#### [Exercise]
Output only the lines that run from the line holding "I need the location" to the end of the data below, including both ends, without any pictures.

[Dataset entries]
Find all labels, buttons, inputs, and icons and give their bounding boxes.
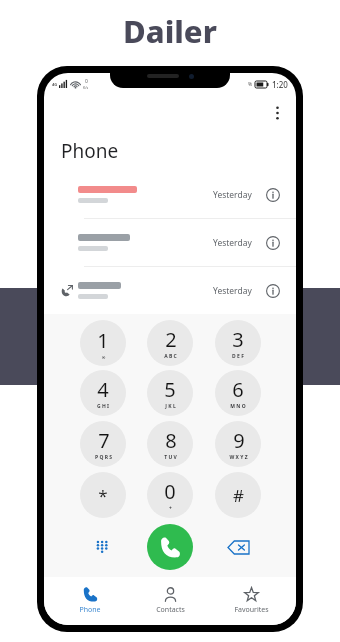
button[interactable]: 1 [80,320,126,366]
staticText: Yesterday [213,285,252,297]
button[interactable]: Keypad [83,527,123,567]
staticText: D E F [232,353,244,360]
button[interactable]: 2 [147,320,193,366]
staticText: A B C [164,353,177,360]
staticText: 4 [97,376,109,403]
staticText: J K L [165,403,176,410]
staticText: Yesterday [213,189,252,201]
button[interactable]: Call [147,524,193,570]
button[interactable]: 7 [80,421,126,467]
staticText: % [248,81,253,88]
button[interactable]: More options [264,100,290,126]
staticText: 1 [97,327,109,354]
staticText: G H I [97,403,109,410]
staticText: 6 [232,376,244,403]
staticText: Contacts [156,605,185,615]
staticText: K/s [83,85,89,90]
button[interactable]: Favourites [216,583,286,619]
staticText: M N O [230,403,246,410]
staticText: ∞ [101,354,106,360]
staticText: 4G [52,82,58,87]
button[interactable]: Backspace [218,527,258,567]
button[interactable]: Call details [262,184,284,206]
staticText: Favourites [234,605,269,615]
staticText: Yesterday [213,237,252,249]
staticText: Phone [79,605,101,615]
button[interactable]: # [215,472,261,518]
staticText: + [169,505,172,512]
button[interactable]: 0 [147,472,193,518]
button[interactable]: 4 [80,370,126,416]
button[interactable]: Yesterday [44,219,296,266]
staticText: 7 [98,427,110,454]
button[interactable]: Contacts [135,583,205,619]
staticText: Dailer [123,10,217,52]
button[interactable]: Phone [55,583,125,619]
button[interactable]: * [80,472,126,518]
staticText: # [233,484,244,507]
button[interactable]: Call details [262,280,284,302]
button[interactable]: 6 [215,370,261,416]
button[interactable]: Yesterday [44,267,296,314]
staticText: 8 [165,427,177,454]
staticText: P Q R S [95,454,112,461]
staticText: 0 [85,78,88,85]
button[interactable]: Yesterday [44,171,296,218]
staticText: 9 [233,427,245,454]
staticText: W X Y Z [229,454,248,461]
button[interactable]: 5 [147,370,193,416]
staticText: T U V [164,454,177,461]
button[interactable]: 3 [215,320,261,366]
button[interactable]: 9 [215,421,261,467]
button[interactable]: 8 [147,421,193,467]
button[interactable]: Call details [262,232,284,254]
staticText: 0 [164,478,176,505]
staticText: * [98,484,108,507]
staticText: Phone [61,138,119,164]
staticText: 3 [232,326,244,353]
staticText: 2 [165,326,177,353]
staticText: 5 [164,376,176,403]
staticText: 1:20 [272,79,288,90]
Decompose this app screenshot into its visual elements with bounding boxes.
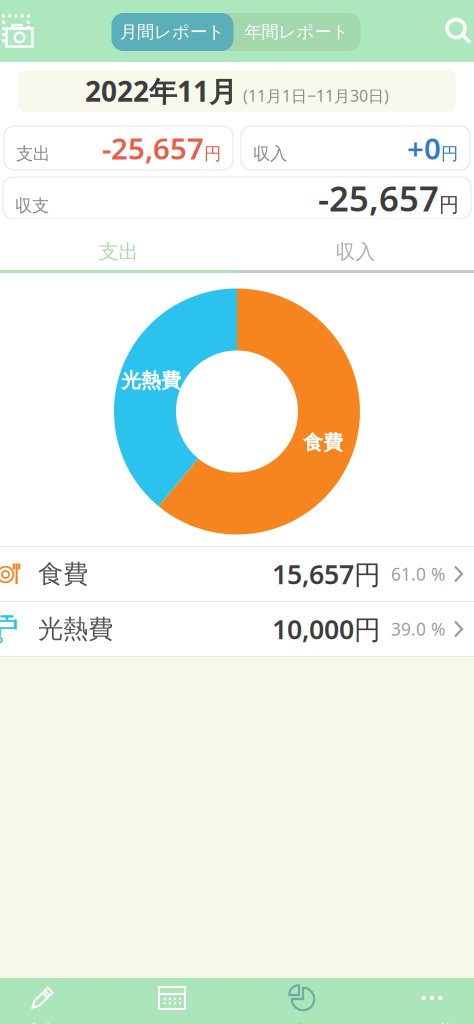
staticText: (11月1日−11月30日) xyxy=(243,85,389,106)
button[interactable]: 年間レポート xyxy=(234,13,360,51)
staticText: 収入 xyxy=(253,143,287,164)
staticText: 支出 xyxy=(98,239,138,264)
staticText: その他 xyxy=(412,1021,452,1024)
staticText: +0 xyxy=(407,128,441,168)
staticText: 2022年11月 xyxy=(85,72,237,110)
staticText: 円 xyxy=(204,143,221,164)
staticText: 食費 xyxy=(303,430,343,455)
button[interactable]: 支出 xyxy=(0,219,237,270)
staticText: 食費 xyxy=(38,558,88,590)
button[interactable]: 検索 xyxy=(424,0,474,62)
button[interactable]: 月間レポート xyxy=(112,13,234,51)
staticText: 収支 xyxy=(15,195,49,216)
staticText: 61.0 % xyxy=(391,562,445,586)
staticText: 15,657円 xyxy=(272,556,381,592)
button[interactable]: 食費 xyxy=(0,547,474,601)
button[interactable]: その他 xyxy=(400,978,464,1024)
staticText: 光熱費 xyxy=(38,613,113,644)
staticText: -25,657 xyxy=(102,128,204,168)
staticText: 年間レポート xyxy=(244,21,350,43)
button[interactable]: 収入 xyxy=(237,219,474,270)
button[interactable]: 入力 xyxy=(10,978,74,1024)
staticText: 10,000円 xyxy=(272,611,381,647)
button[interactable]: レポート xyxy=(270,978,334,1024)
staticText: 支出 xyxy=(16,143,50,164)
button[interactable]: カレンダー xyxy=(140,978,204,1024)
staticText: 収入 xyxy=(336,239,376,264)
staticText: 光熱費 xyxy=(121,368,181,393)
button[interactable]: レシート撮影 xyxy=(0,0,48,62)
staticText: 円 xyxy=(439,192,459,217)
button[interactable]: 光熱費 xyxy=(0,602,474,656)
staticText: -25,657 xyxy=(318,175,439,221)
staticText: 月間レポート xyxy=(120,21,225,43)
staticText: 入力 xyxy=(29,1021,55,1024)
staticText: 39.0 % xyxy=(391,618,445,640)
staticText: 円 xyxy=(441,143,458,164)
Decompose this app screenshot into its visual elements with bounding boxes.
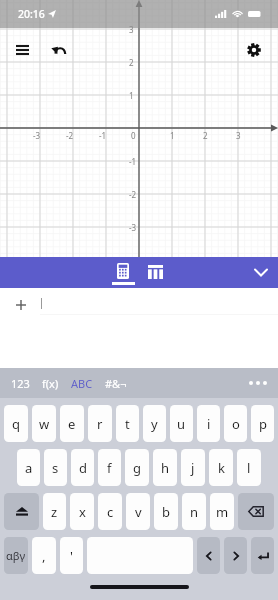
button[interactable]: p — [251, 405, 274, 442]
staticText: n — [190, 503, 199, 521]
staticText: -3 — [129, 222, 137, 233]
staticText: x — [79, 503, 86, 521]
button[interactable]: g — [125, 449, 149, 486]
button[interactable]: Backspace — [238, 493, 274, 530]
button[interactable]: d — [71, 449, 94, 486]
button[interactable]: ' — [60, 537, 83, 574]
button[interactable]: f(x) — [39, 372, 62, 395]
button[interactable]: b — [154, 493, 178, 530]
button[interactable]: l — [237, 449, 261, 486]
staticText: s — [52, 459, 59, 477]
button[interactable]: 123 — [8, 372, 33, 395]
button[interactable]: Undo — [40, 32, 76, 68]
staticText: -1 — [129, 156, 137, 167]
staticText: ' — [70, 547, 73, 565]
staticText: j — [191, 459, 195, 477]
staticText: αβγ — [6, 548, 26, 563]
button[interactable]: n — [182, 493, 206, 530]
staticText: o — [232, 415, 240, 433]
button[interactable]: ABC — [68, 372, 96, 395]
staticText: -1 — [99, 130, 107, 141]
button[interactable]: Collapse — [244, 257, 278, 288]
button[interactable]: t — [116, 405, 139, 442]
button[interactable]: c — [98, 493, 122, 530]
staticText: z — [51, 503, 58, 521]
staticText: r — [97, 415, 103, 433]
button[interactable]: #&¬ — [102, 372, 130, 395]
button[interactable]: y — [143, 405, 166, 442]
staticText: 123 — [11, 376, 30, 391]
staticText: t — [125, 415, 130, 433]
staticText: 20:16 — [18, 7, 45, 21]
staticText: c — [107, 503, 114, 521]
staticText: 1 — [170, 130, 175, 141]
button[interactable]: k — [209, 449, 233, 486]
staticText: b — [162, 503, 170, 521]
staticText: u — [177, 415, 186, 433]
button[interactable]: More options — [242, 368, 274, 398]
staticText: f — [107, 459, 112, 477]
button[interactable]: q — [4, 405, 28, 442]
staticText: , — [42, 547, 46, 565]
button[interactable]: a — [17, 449, 40, 486]
staticText: -2 — [129, 189, 137, 200]
button[interactable]: , — [32, 537, 56, 574]
button[interactable]: Calculator — [106, 257, 140, 288]
button[interactable]: v — [126, 493, 150, 530]
button[interactable]: z — [43, 493, 66, 530]
staticText: ABC — [71, 376, 93, 391]
button[interactable]: Enter — [251, 537, 274, 574]
staticText: q — [12, 415, 20, 433]
staticText: g — [133, 459, 141, 477]
staticText: h — [161, 459, 170, 477]
button[interactable]: Menu — [4, 32, 40, 68]
button[interactable]: j — [181, 449, 205, 486]
staticText: -2 — [66, 130, 74, 141]
button[interactable]: Left — [197, 537, 220, 574]
staticText: #&¬ — [105, 376, 127, 391]
button[interactable]: i — [197, 405, 220, 442]
button[interactable]: s — [44, 449, 67, 486]
staticText: i — [207, 415, 211, 433]
button[interactable]: Add input — [5, 289, 36, 320]
staticText: y — [151, 415, 158, 433]
button[interactable]: e — [60, 405, 84, 442]
button[interactable]: Settings — [236, 32, 272, 68]
staticText: 0 — [131, 130, 136, 141]
staticText: 2 — [129, 57, 134, 68]
staticText: w — [39, 415, 50, 433]
staticText: e — [68, 415, 76, 433]
button[interactable]: u — [170, 405, 193, 442]
staticText: a — [25, 459, 33, 477]
button[interactable]: f — [98, 449, 121, 486]
staticText: 1 — [129, 90, 134, 101]
staticText: v — [135, 503, 142, 521]
button[interactable]: Greek letters — [4, 537, 28, 574]
button[interactable]: x — [70, 493, 94, 530]
staticText: m — [216, 503, 229, 521]
button[interactable]: w — [32, 405, 56, 442]
button[interactable]: m — [210, 493, 234, 530]
staticText: -3 — [33, 130, 41, 141]
button[interactable]: Table — [140, 257, 170, 288]
staticText: l — [247, 459, 251, 477]
staticText: 2 — [203, 130, 208, 141]
button[interactable]: Right — [224, 537, 247, 574]
staticText: d — [79, 459, 87, 477]
staticText: p — [259, 415, 267, 433]
button[interactable]: o — [224, 405, 247, 442]
button[interactable]: h — [153, 449, 177, 486]
staticText: 3 — [129, 24, 134, 35]
staticText: 3 — [236, 130, 241, 141]
button[interactable]: Shift — [4, 493, 39, 530]
button[interactable]: r — [88, 405, 112, 442]
staticText: k — [218, 459, 225, 477]
staticText: f(x) — [42, 376, 59, 391]
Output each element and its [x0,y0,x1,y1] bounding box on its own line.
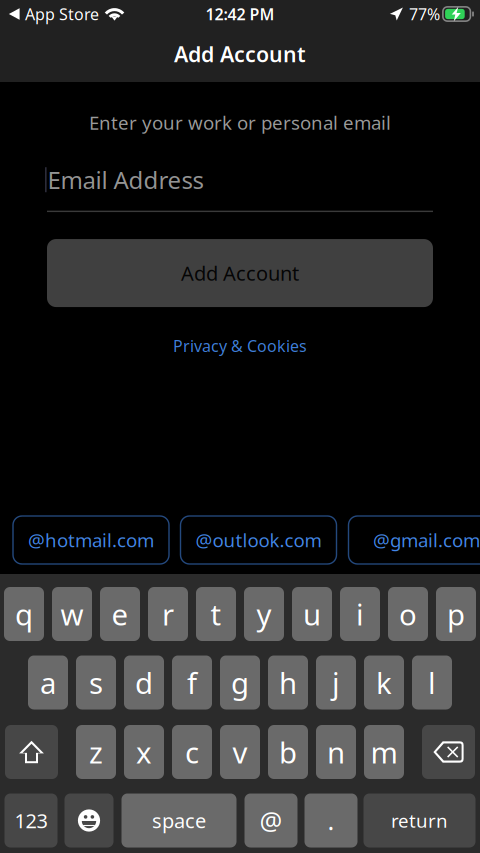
staticText: Email Address [48,164,204,196]
staticText: return [391,808,448,833]
button[interactable]: space [122,794,236,848]
staticText: e [112,594,128,634]
staticText: m [370,732,398,772]
button[interactable]: x [124,725,164,779]
staticText: h [279,663,297,702]
staticText: o [399,594,417,634]
button[interactable]: y [244,587,284,641]
button[interactable]: c [172,725,212,779]
staticText: y [256,594,272,634]
staticText: s [89,663,103,702]
button[interactable]: p [436,587,476,641]
staticText: x [136,732,152,772]
button[interactable]: a [28,656,68,710]
button[interactable]: r [148,587,188,641]
staticText: l [428,663,436,702]
staticText: @outlook.com [196,528,322,552]
button[interactable]: j [316,656,356,710]
button[interactable]: f [172,656,212,710]
staticText: Add Account [181,260,299,286]
button[interactable]: @hotmail.com [13,516,169,564]
staticText: @ [260,804,282,837]
staticText: q [15,594,33,634]
staticText: . [328,804,334,837]
button[interactable]: 123 [4,794,58,848]
staticText: space [152,807,206,834]
staticText: Enter your work or personal email [89,110,391,135]
staticText: 77% [409,3,440,25]
button[interactable]: n [316,725,356,779]
staticText: u [303,594,321,634]
staticText: v [232,732,248,772]
button[interactable]: @outlook.com [180,516,336,564]
button[interactable]: h [268,656,308,710]
button[interactable]: i [340,587,380,641]
button[interactable]: @ [244,794,298,848]
button[interactable]: Shift [5,725,58,779]
button[interactable]: w [52,587,92,641]
staticText: i [356,594,364,634]
button[interactable]: Delete [422,725,475,779]
button[interactable]: Privacy & Cookies [163,329,317,362]
button[interactable]: e [100,587,140,641]
staticText: w [60,594,84,634]
button[interactable]: u [292,587,332,641]
button[interactable]: z [76,725,116,779]
staticText: r [162,594,174,634]
staticText: 12:42 PM [206,3,274,25]
staticText: a [40,663,56,702]
button[interactable]: m [364,725,404,779]
button[interactable]: return [364,794,476,848]
button[interactable]: q [4,587,44,641]
staticText: f [187,663,197,702]
button[interactable]: o [388,587,428,641]
button[interactable]: t [196,587,236,641]
button[interactable]: Add Account [47,239,433,307]
button[interactable]: s [76,656,116,710]
button[interactable]: d [124,656,164,710]
staticText: Add Account [174,40,306,68]
staticText: p [447,594,465,634]
button[interactable]: g [220,656,260,710]
staticText: @gmail.com [373,528,480,552]
button[interactable]: @gmail.com [348,516,480,564]
staticText: j [332,663,340,702]
staticText: t [210,594,222,634]
staticText: App Store [25,3,99,25]
staticText: Privacy & Cookies [173,335,307,356]
staticText: k [376,663,392,702]
staticText: c [185,732,199,772]
staticText: d [135,663,153,702]
staticText: g [231,663,249,702]
staticText: z [89,732,103,772]
staticText: n [327,732,345,772]
staticText: b [279,732,297,772]
button[interactable]: b [268,725,308,779]
staticText: @hotmail.com [28,528,154,552]
button[interactable]: k [364,656,404,710]
button[interactable]: Emoji [64,794,114,848]
button[interactable]: v [220,725,260,779]
button[interactable]: . [304,794,358,848]
staticText: 123 [14,807,48,834]
button[interactable]: l [412,656,452,710]
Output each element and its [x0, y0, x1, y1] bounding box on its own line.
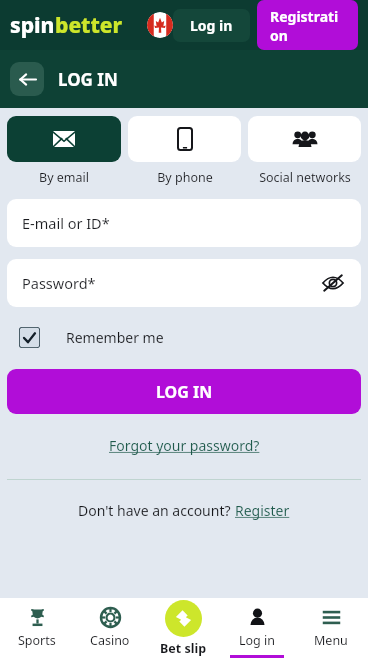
- staticText: Menu: [314, 632, 348, 649]
- button[interactable]: Language Canada: [147, 12, 173, 38]
- button[interactable]: LOG IN: [7, 369, 361, 414]
- button[interactable]: Casino: [73, 598, 146, 660]
- staticText: E-mail or ID*: [22, 213, 110, 233]
- button[interactable]: Bet slip: [146, 598, 220, 660]
- staticText: Casino: [90, 632, 130, 649]
- button[interactable]: By email: [7, 116, 121, 186]
- staticText: Social networks: [259, 169, 351, 186]
- button[interactable]: Social networks: [248, 116, 361, 186]
- button[interactable]: Remember me: [7, 327, 361, 348]
- button[interactable]: E-mail or ID*: [7, 199, 361, 247]
- staticText: LOG IN: [58, 68, 118, 91]
- button[interactable]: Forgot your password?: [105, 432, 264, 459]
- button[interactable]: Log in: [220, 598, 294, 660]
- staticText: Register: [235, 501, 290, 520]
- button[interactable]: By phone: [128, 116, 241, 186]
- staticText: Registration: [270, 7, 345, 43]
- staticText: Log in: [239, 632, 276, 649]
- staticText: By phone: [157, 169, 213, 186]
- button[interactable]: Password*: [7, 259, 361, 307]
- staticText: By email: [39, 169, 89, 186]
- button[interactable]: Show password: [320, 270, 346, 296]
- button[interactable]: Menu: [294, 598, 368, 660]
- staticText: Remember me: [66, 328, 164, 347]
- staticText: Don't have an account?: [78, 501, 235, 520]
- staticText: better: [55, 11, 123, 40]
- staticText: Sports: [18, 632, 56, 649]
- staticText: Forgot your password?: [109, 436, 260, 455]
- staticText: LOG IN: [156, 381, 213, 403]
- staticText: Password*: [22, 273, 96, 293]
- button[interactable]: Back: [10, 62, 44, 96]
- button[interactable]: Sports: [0, 598, 73, 660]
- staticText: Bet slip: [160, 640, 207, 657]
- staticText: spin: [10, 11, 55, 40]
- button[interactable]: Register: [235, 501, 290, 520]
- button[interactable]: Registration: [257, 0, 358, 50]
- staticText: Log in: [190, 16, 233, 35]
- button[interactable]: Log in: [173, 9, 250, 42]
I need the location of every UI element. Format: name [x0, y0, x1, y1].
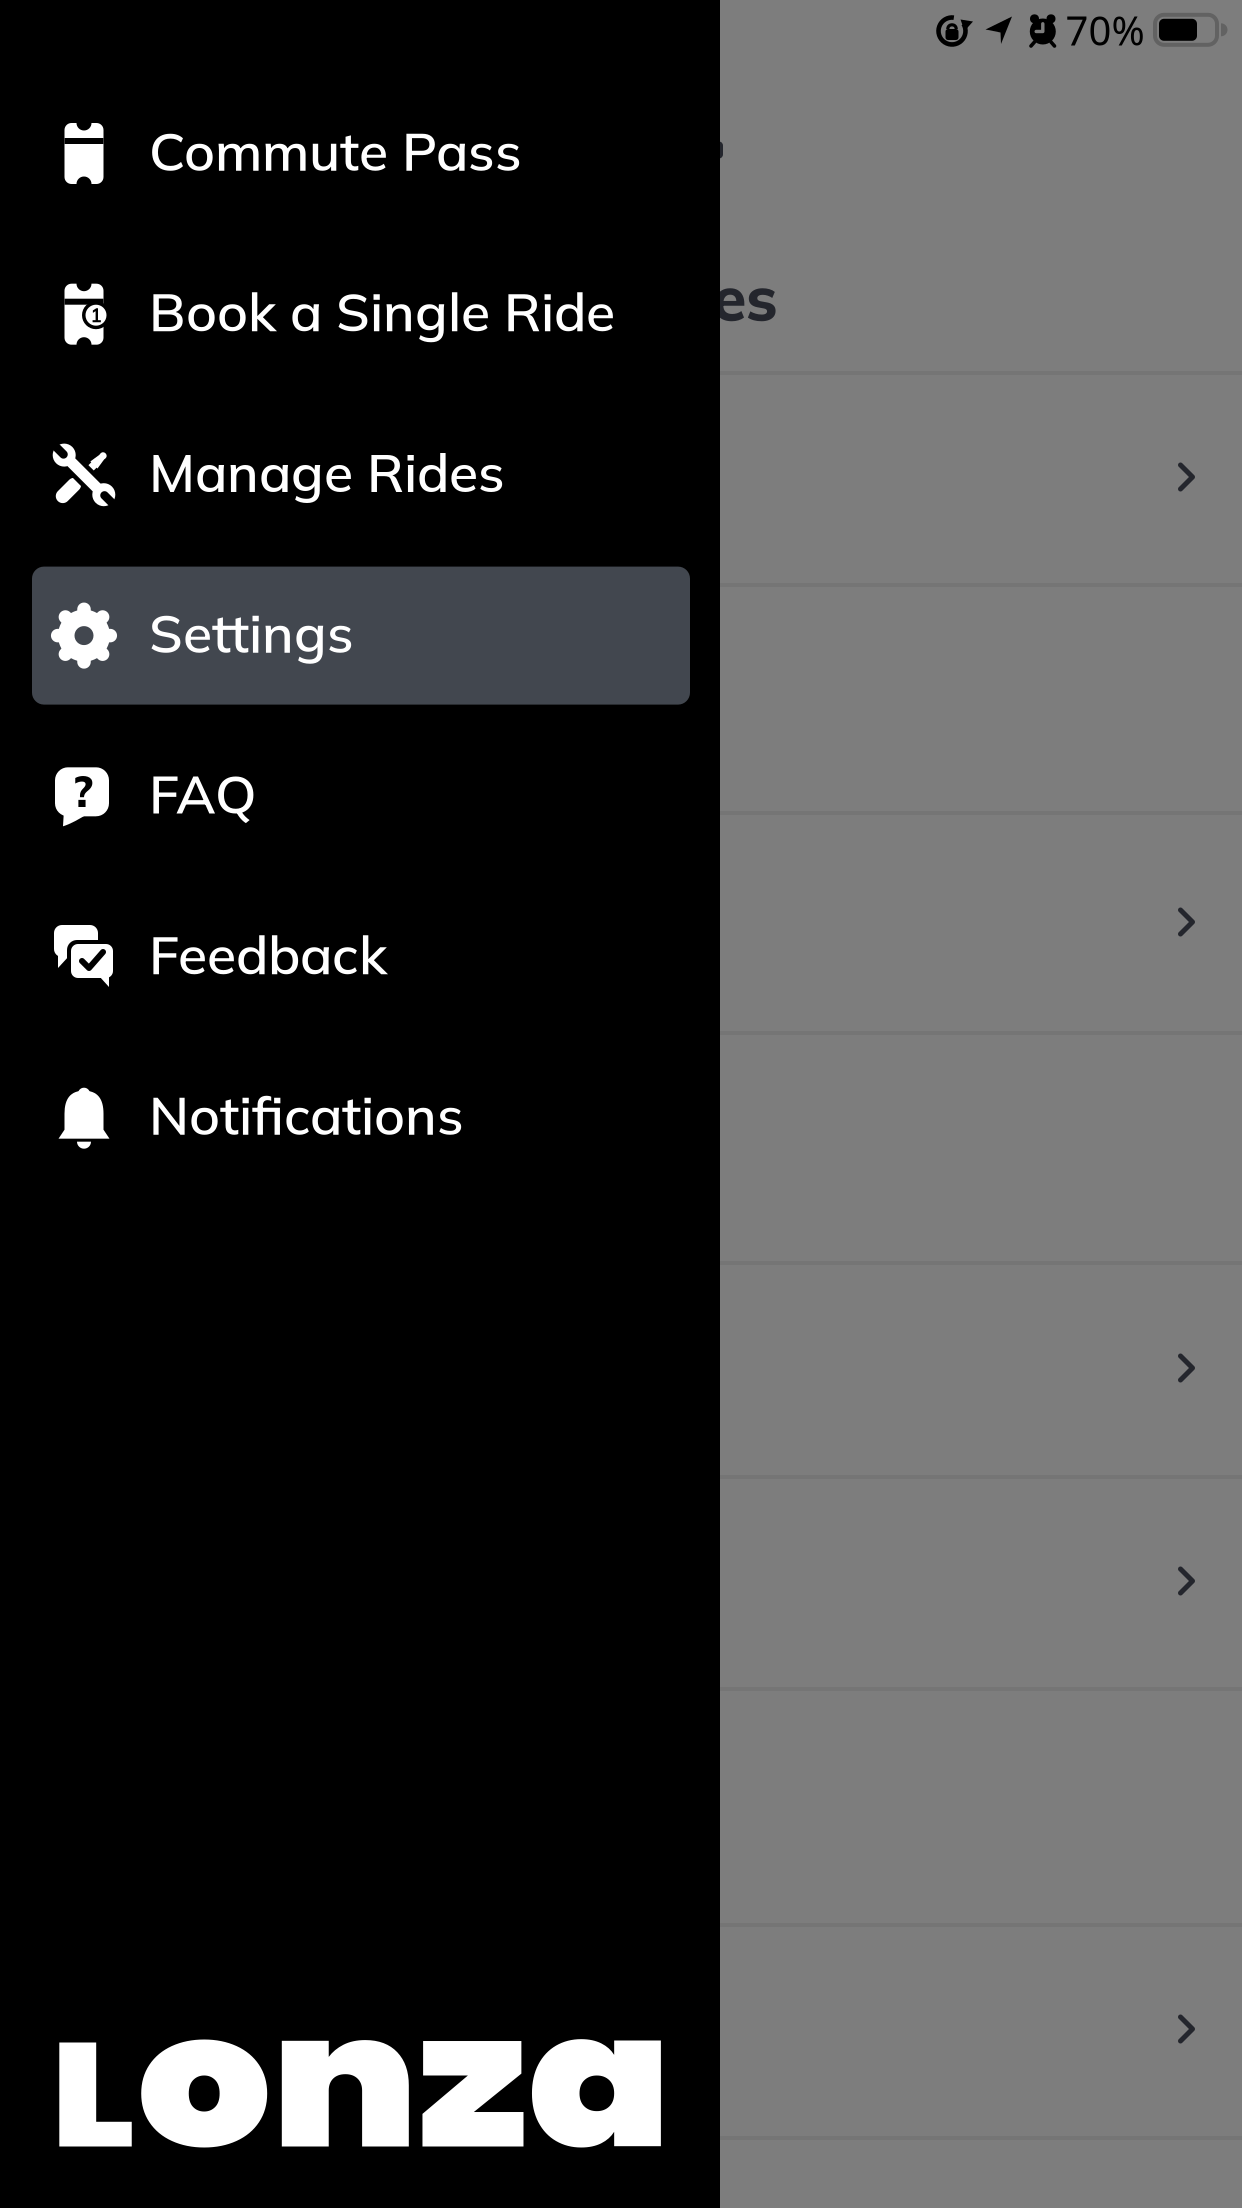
button[interactable]: Feedback — [32, 888, 690, 1026]
staticText: Manage Rides — [149, 438, 505, 505]
staticText: Book a Single Ride — [149, 278, 615, 345]
staticText: Settings — [149, 599, 354, 666]
staticText: ? — [72, 763, 94, 818]
staticText: FAQ — [149, 760, 257, 827]
button[interactable]: Commute Pass — [32, 84, 690, 222]
staticText: Notifications — [149, 1081, 464, 1148]
button[interactable]: ? — [32, 727, 690, 865]
staticText: My Rides — [504, 258, 778, 336]
staticText: 70% — [1066, 3, 1144, 56]
button[interactable]: Close menu — [0, 0, 1242, 2208]
button[interactable]: 1 — [32, 245, 690, 383]
button[interactable]: Notifications — [32, 1049, 690, 1187]
staticText: L — [51, 1992, 125, 2198]
staticText: Commute Pass — [149, 117, 522, 184]
staticText: Feedback — [149, 920, 387, 987]
button[interactable]: Manage Rides — [32, 406, 690, 544]
staticText: onza — [127, 1950, 600, 2208]
staticText: 1 — [90, 304, 102, 327]
button[interactable]: Settings — [32, 567, 690, 705]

#### [Answer to this exercise]
I need the location of every UI element. Format: name [x0, y0, x1, y1].
button[interactable]: Feedback — [32, 888, 690, 1026]
staticText: Manage Rides — [149, 438, 505, 505]
staticText: Book a Single Ride — [149, 278, 615, 345]
staticText: Settings — [149, 599, 354, 666]
staticText: ? — [72, 763, 94, 818]
staticText: FAQ — [149, 760, 257, 827]
button[interactable]: Commute Pass — [32, 84, 690, 222]
staticText: Notifications — [149, 1081, 464, 1148]
button[interactable]: ? — [32, 727, 690, 865]
staticText: My Rides — [504, 258, 778, 336]
staticText: 70% — [1066, 3, 1144, 56]
button[interactable]: Close menu — [0, 0, 1242, 2208]
button[interactable]: 1 — [32, 245, 690, 383]
button[interactable]: Notifications — [32, 1049, 690, 1187]
staticText: L — [51, 1992, 125, 2198]
staticText: Commute Pass — [149, 117, 522, 184]
staticText: Feedback — [149, 920, 387, 987]
button[interactable]: Manage Rides — [32, 406, 690, 544]
staticText: onza — [127, 1950, 600, 2208]
staticText: 1 — [90, 304, 102, 327]
button[interactable]: Settings — [32, 567, 690, 705]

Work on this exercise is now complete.